Наши глаза слой за слоем покрываются цифровым жирком. Оцифровано все: души, сердца, мысли. Подобное «зрение» уничтожает в зародыше саму возможность про-зрения. Безо́бразное – безобра́зно. Мы разучились считывать образы и видеть указатели на обширные поля цветущих смыслов. Мы не чувствуем пластики словесного танца. Мы торим сомнительные новые тропки, позабыв, что старые не пройдены и на треть. Стоит ли удивляться, что и говорим мы об увиденном мертвыми, разлагающимися словами?
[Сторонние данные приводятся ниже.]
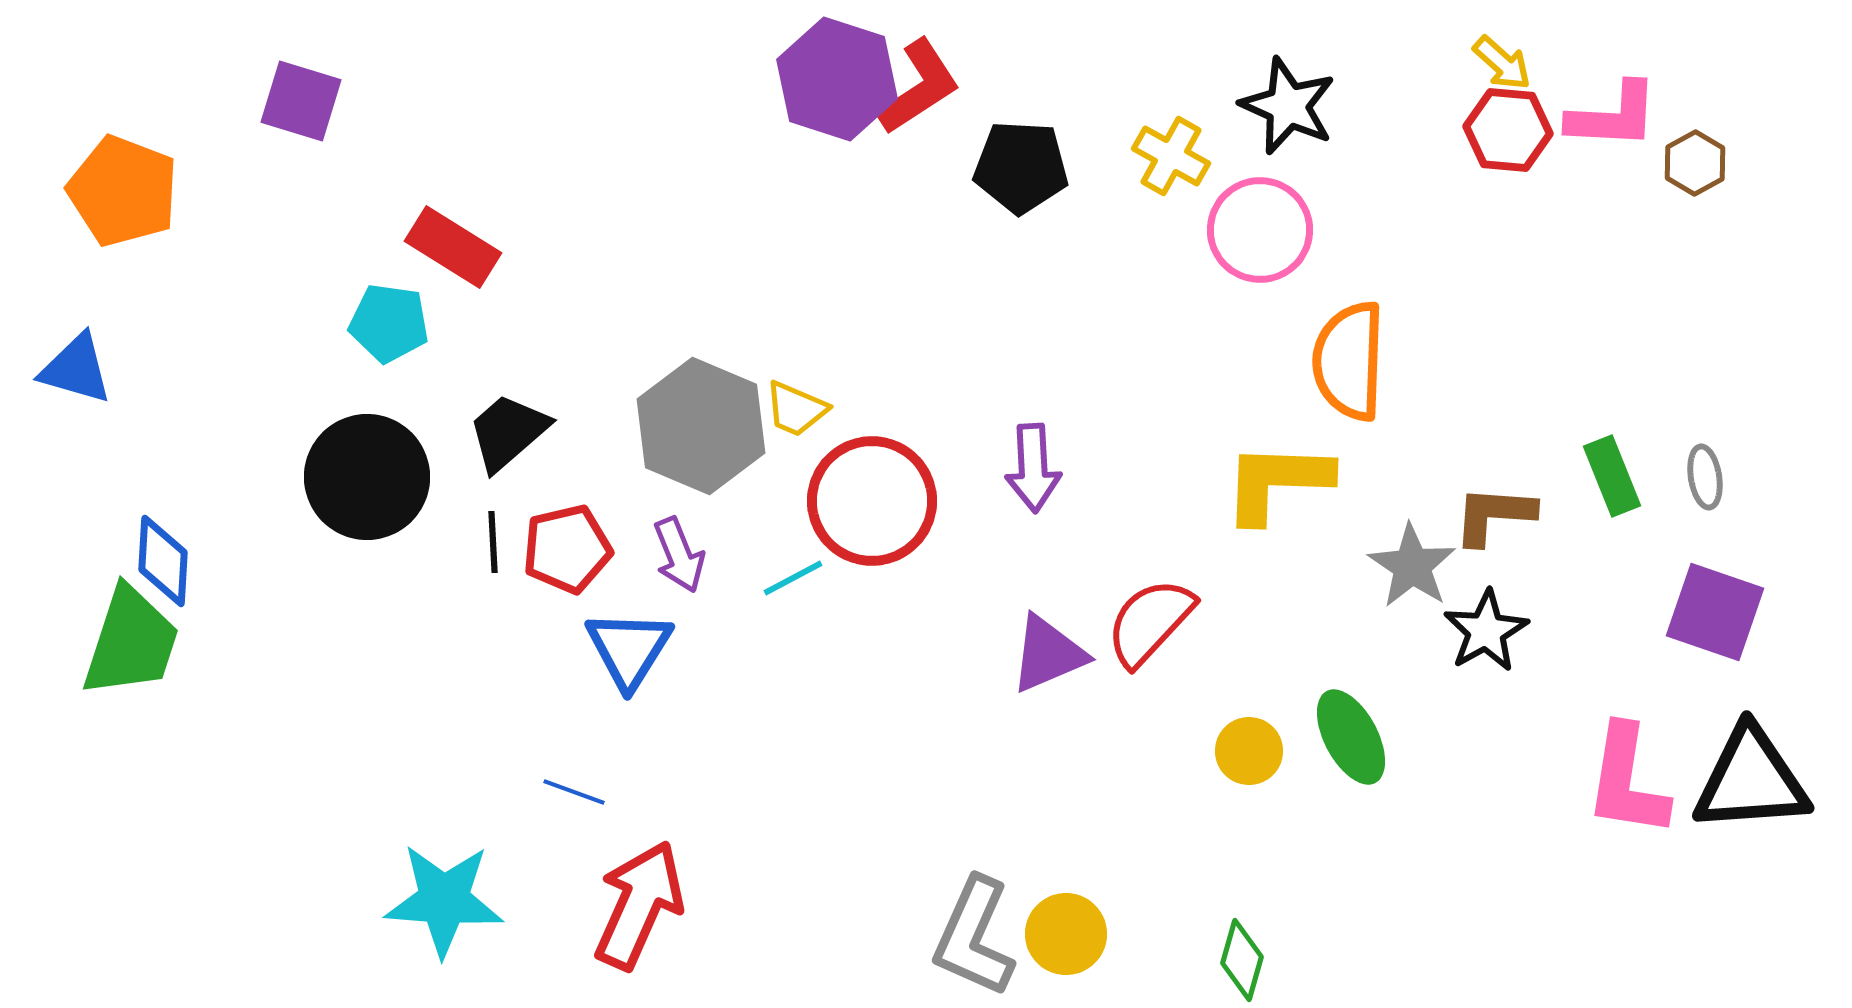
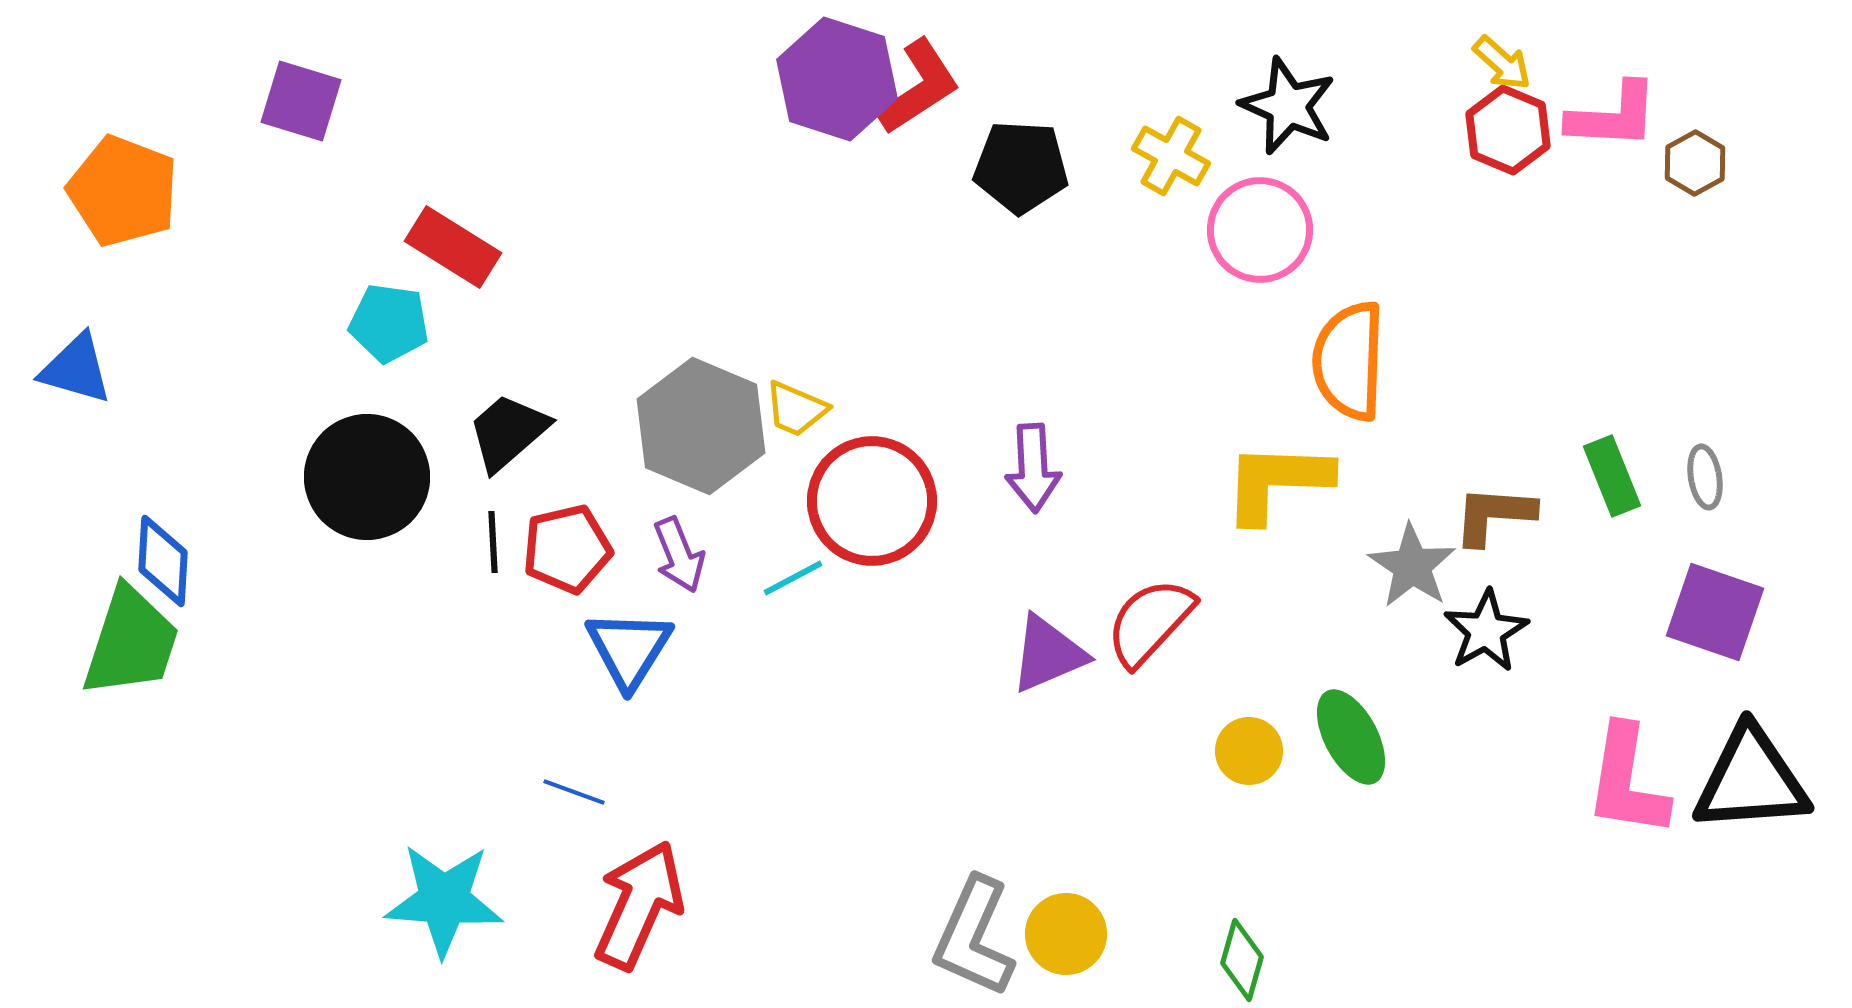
red hexagon at (1508, 130): rotated 18 degrees clockwise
Гумилев, сто лет назад сказавший о том, что слово втиснуто «в узкие пределы естества», возможно, не подозревал, насколько актуальны эти строки сейчас. Что, кроме Слова, может противостоять Великой Цифре? Что, кроме Образа, может прополоскать нашу сетчатку, чтобы увидеть мир впервые и совершить самое сложное – назвать дерево деревом, а собаку собакой? Только Слово. И чтобы это Слово не повисло в безвоздушном вакууме, необходимо равномасштабное ему Слово о Слове.
Это для механистичного литературного процесса критика – институция, винтик. Для всех, заброшенных в нее и заброшенных в ней, – это зона, где ты – сталкер, даже если идешь на ощупь. Ты – сталкер, но ты и ведомый, и, даст бог, кто-то к тебе присоединится.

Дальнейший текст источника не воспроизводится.